Bernard Williams (1).

Destaqué en la primera sección de este ensayo la modernidad de Macbeth, señalando analogías entre el clima mental del drama de Shakespeare con otras obras literarias, bastante más cercanas a nuestro tiempo. Sostuve igualmente que no es lícito llevar las similitudes demasiado lejos, pues tal procedimiento resultaría en inaceptables distorsiones. Argumenté que, para citar un ejemplo, una novela como la de Louis Ferdinand Céline Viaje al fin de la noche, publicada por primera vez en 1932, revela esclarecedoras afinidades con ese “estado de arrojado” que se asoma con fuerza en Macbeth, estado que forma parte sustancial de la condición del ser humano en la modernidad. Dos aspectos de la novela de Céline se enlazan con Macbeth: de un lado, la descripción del personaje principal del libro como una especie de marioneta, cercado por un entorno caótico y absurdo, que le separa de lo real y lo mezcla con lo imaginario. Como lo escribe en términos que poseen penetrantes ecos shakesperianos: “La vida esconde todo a los hombres. En su propio ruido no oyen nada. Se la suda”. De otro lado la constatación, que también hallamos en Macbeth, de que la existencia, más que un viaje, es “una enfermedad”, regida por el temor a estar “casi vacío”, a “no tener, en una palabra, razón seria alguna para existir”, ya que a fin de cuentas “la vida es eso, un cabo de luz que acaba en la noche” (2)
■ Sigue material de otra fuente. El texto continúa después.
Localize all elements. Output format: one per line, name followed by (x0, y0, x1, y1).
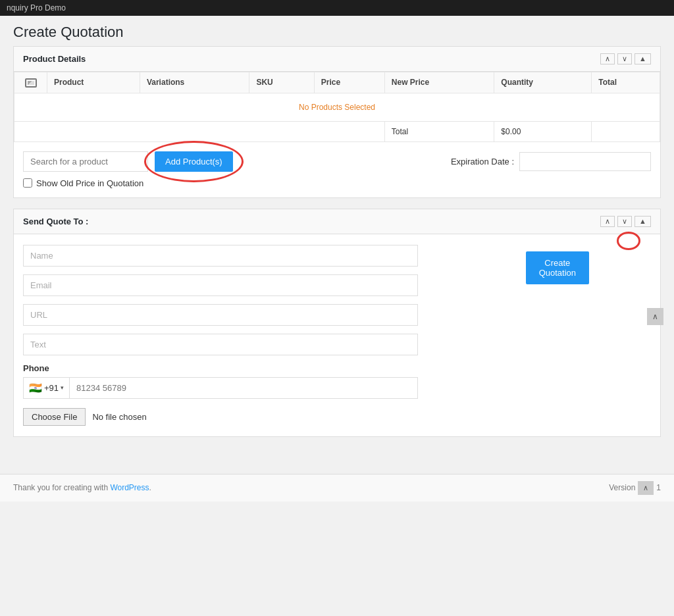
product-details-panel: Product Details ∧ ∨ ▲ Product Variations… (13, 46, 661, 198)
table-col-image (14, 72, 47, 93)
expiration-row: Expiration Date : (451, 152, 651, 171)
send-quote-body: Create Quotation Phone (14, 234, 660, 436)
expiration-label: Expiration Date : (451, 157, 514, 167)
panel-expand-btn[interactable]: ▲ (635, 53, 651, 64)
product-details-controls: ∧ ∨ ▲ (600, 53, 651, 64)
product-table: Product Variations SKU Price New Price Q… (14, 72, 660, 142)
name-input[interactable] (23, 245, 418, 267)
show-old-price-label: Show Old Price in Quotation (36, 178, 143, 188)
top-bar: nquiry Pro Demo (0, 0, 674, 16)
no-file-text: No file chosen (92, 412, 146, 422)
text-input[interactable] (23, 334, 418, 355)
table-col-new-price: New Price (384, 72, 494, 93)
footer-thank-you-text: Thank you for creating with (13, 483, 110, 492)
product-details-body: Add Product(s) Expiration Date : Show Ol… (14, 142, 660, 197)
top-bar-title: nquiry Pro Demo (7, 3, 66, 13)
table-col-variations: Variations (140, 72, 249, 93)
add-products-button[interactable]: Add Product(s) (155, 151, 233, 172)
table-header-row: Product Variations SKU Price New Price Q… (14, 72, 660, 93)
product-actions-row: Add Product(s) Expiration Date : (23, 151, 651, 172)
total-row: Total $0.00 (14, 121, 660, 141)
choose-file-button[interactable]: Choose File (23, 408, 86, 426)
phone-flag-selector[interactable]: 🇮🇳 +91 ▾ (24, 378, 70, 398)
footer-right: Version ∧ 1 (609, 481, 661, 495)
expiration-date-input[interactable] (519, 152, 651, 171)
send-quote-panel: Send Quote To : ∧ ∨ ▲ Create Quotation (13, 209, 661, 437)
send-quote-collapse-down-btn[interactable]: ∨ (617, 216, 632, 227)
footer-version-number: 1 (656, 483, 661, 492)
panel-collapse-down-btn[interactable]: ∨ (617, 53, 632, 64)
send-quote-header: Send Quote To : ∧ ∨ ▲ (14, 209, 660, 234)
footer: Thank you for creating with WordPress. V… (0, 474, 674, 501)
product-search-input[interactable] (23, 151, 148, 172)
footer-scroll-btn[interactable]: ∧ (638, 481, 654, 495)
table-col-product: Product (47, 72, 140, 93)
image-icon (25, 78, 37, 88)
phone-dropdown-arrow-icon: ▾ (61, 384, 64, 391)
page-title: Create Quotation (13, 24, 661, 41)
phone-field-group: Phone 🇮🇳 +91 ▾ (23, 363, 651, 399)
total-label: Total (384, 121, 494, 141)
phone-code: +91 (44, 383, 59, 393)
show-old-price-row: Show Old Price in Quotation (23, 178, 651, 188)
panel-collapse-up-btn[interactable]: ∧ (600, 53, 615, 64)
page-title-area: Create Quotation (0, 16, 674, 46)
show-old-price-checkbox[interactable] (23, 178, 32, 188)
product-details-title: Product Details (23, 54, 86, 64)
table-col-quantity: Quantity (494, 72, 592, 93)
file-input-row: Choose File No file chosen (23, 408, 651, 426)
table-col-total: Total (592, 72, 660, 93)
total-row-last (592, 121, 660, 141)
phone-number-input[interactable] (70, 378, 417, 398)
phone-label: Phone (23, 363, 651, 373)
create-quotation-button[interactable]: Create Quotation (526, 251, 589, 284)
table-col-sku: SKU (249, 72, 314, 93)
total-value: $0.00 (494, 121, 592, 141)
product-details-header: Product Details ∧ ∨ ▲ (14, 47, 660, 72)
flag-emoji: 🇮🇳 (29, 382, 42, 394)
table-col-price: Price (314, 72, 384, 93)
main-content: Product Details ∧ ∨ ▲ Product Variations… (0, 46, 674, 461)
search-and-add: Add Product(s) (23, 151, 233, 172)
footer-thank-you: Thank you for creating with WordPress. (13, 483, 151, 492)
text-field-group (23, 334, 651, 355)
total-row-empty (14, 121, 385, 141)
url-field-group (23, 304, 651, 326)
no-products-row: No Products Selected (14, 93, 660, 121)
email-input[interactable] (23, 274, 418, 296)
url-input[interactable] (23, 304, 418, 326)
send-quote-collapse-up-btn[interactable]: ∧ (600, 216, 615, 227)
no-products-text: No Products Selected (14, 93, 660, 121)
send-quote-expand-btn[interactable]: ▲ (635, 216, 651, 227)
add-products-highlight: Add Product(s) (155, 151, 233, 172)
send-quote-title: Send Quote To : (23, 217, 88, 226)
phone-input-wrap: 🇮🇳 +91 ▾ (23, 377, 418, 399)
scroll-up-button[interactable]: ∧ (647, 308, 663, 325)
footer-wordpress-link[interactable]: WordPress (110, 483, 149, 492)
footer-version: Version (609, 483, 635, 492)
send-quote-controls: ∧ ∨ ▲ (600, 216, 651, 227)
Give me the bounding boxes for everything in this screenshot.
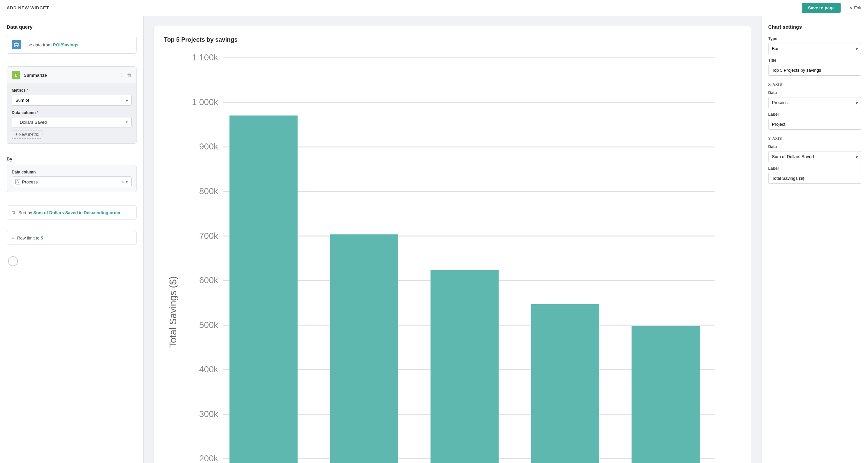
svg-text:200k: 200k (199, 453, 219, 463)
add-step-button[interactable]: + (8, 256, 18, 266)
summarize-actions: ⋮ 🗑 (120, 72, 131, 78)
connector-line-2 (13, 150, 13, 157)
row-limit-value[interactable]: 5 (41, 235, 43, 240)
connector-line-1 (13, 60, 13, 66)
sort-text: Sort by Sum of Dollars Saved in Descendi… (18, 210, 121, 215)
right-panel: Chart settings Type Bar Line Pie ▾ Title… (761, 16, 868, 463)
y-axis-section-label: Y-AXIS (768, 136, 861, 140)
page-title: ADD NEW WIDGET (7, 5, 49, 10)
process-clear-button[interactable]: × (121, 179, 124, 185)
svg-text:1 100k: 1 100k (192, 53, 218, 62)
new-metric-button[interactable]: + New metric (12, 130, 42, 139)
sort-field-link[interactable]: Sum of Dollars Saved (33, 210, 78, 215)
data-column-select[interactable]: # Dollars Saved ▾ (12, 117, 131, 127)
top-bar: ADD NEW WIDGET Save to page ✕ Exit (0, 0, 868, 16)
by-data-column-label: Data column (12, 170, 131, 174)
roi-savings-link[interactable]: ROI/Savings (53, 42, 79, 47)
metrics-label: Metrics * (12, 88, 131, 93)
svg-text:400k: 400k (199, 364, 219, 374)
x-data-select[interactable]: Process (768, 97, 861, 108)
x-axis-section-label: X-AXIS (768, 82, 861, 87)
summarize-header: Σ Summarize ⋮ 🗑 (7, 67, 136, 84)
row-limit-icon: ≡ (12, 235, 14, 240)
metrics-select-wrapper: Sum of Count of Average of Min of Max of… (12, 95, 131, 106)
by-label: By (7, 157, 136, 161)
bar-3 (431, 270, 499, 463)
summarize-label: Summarize (24, 73, 47, 78)
y-data-label: Data (768, 144, 861, 149)
type-select-wrapper: Bar Line Pie ▾ (768, 43, 861, 54)
close-icon: ✕ (849, 5, 852, 10)
bar-4 (531, 304, 599, 463)
x-label-input[interactable] (768, 119, 861, 130)
sort-icon: ⇅ (12, 210, 16, 215)
chart-title: Top 5 Projects by savings (164, 36, 741, 43)
type-label: Type (768, 36, 861, 41)
svg-text:900k: 900k (199, 141, 219, 152)
svg-text:1 000k: 1 000k (192, 97, 218, 107)
bar-5 (632, 326, 700, 463)
sort-box: ⇅ Sort by Sum of Dollars Saved in Descen… (7, 205, 136, 220)
summarize-left: Σ Summarize (12, 71, 47, 79)
summarize-delete-button[interactable]: 🗑 (127, 72, 131, 78)
divider (845, 4, 845, 12)
row-limit-text: Row limit to 5 (17, 235, 43, 240)
y-data-select-wrap: Sum of Dollars Saved ▾ (768, 151, 861, 162)
svg-text:Total Savings ($): Total Savings ($) (167, 276, 178, 348)
data-column-value: Dollars Saved (20, 120, 124, 125)
connector-line-5 (13, 245, 13, 252)
row-limit-box: ≡ Row limit to 5 (7, 231, 136, 245)
database-icon (12, 40, 21, 49)
process-select[interactable]: A Process × ▾ (12, 176, 131, 187)
data-column-label: Data column * (12, 110, 131, 115)
x-data-label: Data (768, 90, 861, 95)
data-query-title: Data query (7, 24, 136, 30)
svg-text:800k: 800k (199, 186, 219, 196)
chart-container: Top 5 Projects by savings Total Savings … (154, 26, 751, 463)
summarize-options-button[interactable]: ⋮ (120, 72, 124, 78)
summarize-icon: Σ (12, 71, 20, 79)
svg-text:300k: 300k (199, 409, 219, 419)
connector-line-4 (13, 220, 13, 226)
text-icon: A (16, 179, 20, 185)
exit-button[interactable]: ✕ Exit (849, 5, 861, 10)
chart-settings-title: Chart settings (768, 24, 861, 30)
hash-icon: # (16, 120, 18, 125)
data-source-box: Use data from ROI/Savings (7, 36, 136, 54)
y-data-select[interactable]: Sum of Dollars Saved (768, 151, 861, 162)
bar-1 (229, 115, 298, 463)
metrics-section: Metrics * Sum of Count of Average of Min… (7, 84, 136, 143)
title-input[interactable] (768, 65, 861, 76)
title-label: Title (768, 58, 861, 63)
svg-point-0 (14, 43, 18, 44)
summarize-box: Σ Summarize ⋮ 🗑 Metrics * Sum of Count o… (7, 66, 136, 144)
top-bar-actions: Save to page ✕ Exit (802, 3, 861, 13)
left-panel: Data query Use data from ROI/Savings Σ S… (0, 16, 144, 463)
y-label-input[interactable] (768, 173, 861, 184)
sort-order-link[interactable]: Descending order (84, 210, 121, 215)
by-section: By Data column A Process × ▾ (7, 150, 136, 192)
y-label-label: Label (768, 166, 861, 171)
process-value: Process (22, 179, 119, 185)
metrics-select[interactable]: Sum of Count of Average of Min of Max of (12, 95, 131, 106)
x-label-label: Label (768, 112, 861, 117)
bar-2 (330, 234, 398, 463)
type-select[interactable]: Bar Line Pie (768, 43, 861, 54)
save-to-page-button[interactable]: Save to page (802, 3, 841, 13)
by-box: Data column A Process × ▾ (7, 165, 136, 192)
data-source-label: Use data from ROI/Savings (24, 42, 79, 47)
svg-text:600k: 600k (199, 275, 219, 285)
chart-svg-wrap: Total Savings ($) (164, 50, 741, 463)
data-column-arrow: ▾ (126, 120, 128, 125)
connector-line-3 (13, 194, 13, 201)
main-layout: Data query Use data from ROI/Savings Σ S… (0, 16, 868, 463)
svg-text:500k: 500k (199, 320, 219, 330)
process-dropdown-arrow: ▾ (126, 180, 128, 184)
x-data-select-wrap: Process ▾ (768, 97, 861, 108)
svg-text:700k: 700k (199, 231, 219, 241)
chart-area: Top 5 Projects by savings Total Savings … (144, 16, 761, 463)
La sorprendente modernidad de Macbeth cubre ámbitos que trascienden a Céline, a Camus, a Beckett y Sartre, pues Macbeth y Lady Macbeth se empeñan en una encarnizada batalla para profanar el entorno que les rodea en lo que éste pueda tener de sagrado, sentido como límite imperioso a la pasión destructiva que impele a los protagonistas shakespeareanos a actuar. A diferencia de comentaristas que se esfuerzan por convertir Macbeth en una especie de morality tale, es decir, en una metáfora moralizante o una parábola dirigida a suscitar enseñanzas éticas, que nos muestren, en final “feliz”, que existe, según un distinguido crítico, “un orden natural de las cosas que vincula al hombre al bien que está en él” (3); a diferencia de esta idea, repito, considero que en Macbeth se teje un mensaje distinto, de acuerdo con el cual, y para enfatizarlo con los conocidos versos de la escena 5 del acto V (ya referidos en la sección 1 de este texto), “La vida es un cuento/relatado por un idiota, llena de ruido y furia/que nada significa” (4).

Las lecturas que procuran enmarcar a Macbeth en el contexto de una cosmovisión cristiana del mundo, para decirlo de manera simplificada, estructurando el drama en función del tradicional esquema que empieza con el pecado y prosigue como arrepentimiento, perdón, penitencia y redención, dejan mucho que desear. Se trata de interpretaciones que responden, a mi modo de ver, a cánones exiguos, que disminuyen la entidad literaria y filosófica del drama. Tales lecturas, que podrían quizás aplicarse con mayor acierto a otros dramas de Shakespeare, en relación específica con Macbeth acaban desfigurando su verdadera grandeza como obra literaria, mermando la intensidad vital que comunica y minimizando sus ambigüedades.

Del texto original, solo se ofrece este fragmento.